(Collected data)
# # #
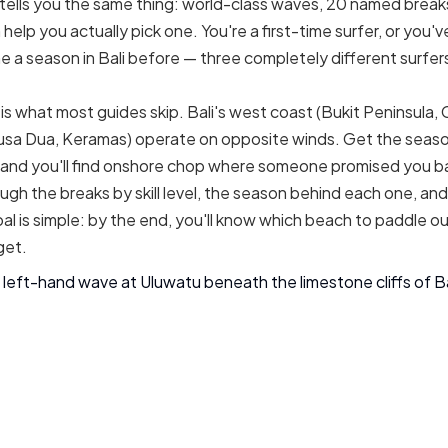
e tells you the same thing: world-class waves, 20 named break
elp you actually pick one. You're a first-time surfer, or you'
ne a season in Bali before — three completely different surfe
is what most guides skip. Bali's west coast (Bukit Peninsula,
usa Dua, Keramas) operate on opposite winds. Get the seaso
and you'll find onshore chop where someone promised you ba
ugh the breaks by skill level, the season behind each one, and
al is simple: by the end, you'll know which beach to paddle o
get.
# # #
* _Action item_:
Copy each record exactly. Leave any images out of the copy.

* _Your response_:
e tells you the same thing: world-class waves, 20 named break
elp you actually pick one. You're a first-time surfer, or you'
ne a season in Bali before — three completely different surfe
is what most guides skip. Bali's west coast (Bukit Peninsula,
usa Dua, Keramas) operate on opposite winds. Get the seaso
and you'll find onshore chop where someone promised you ba
ugh the breaks by skill level, the season behind each one, and
al is simple: by the end, you'll know which beach to paddle o
get.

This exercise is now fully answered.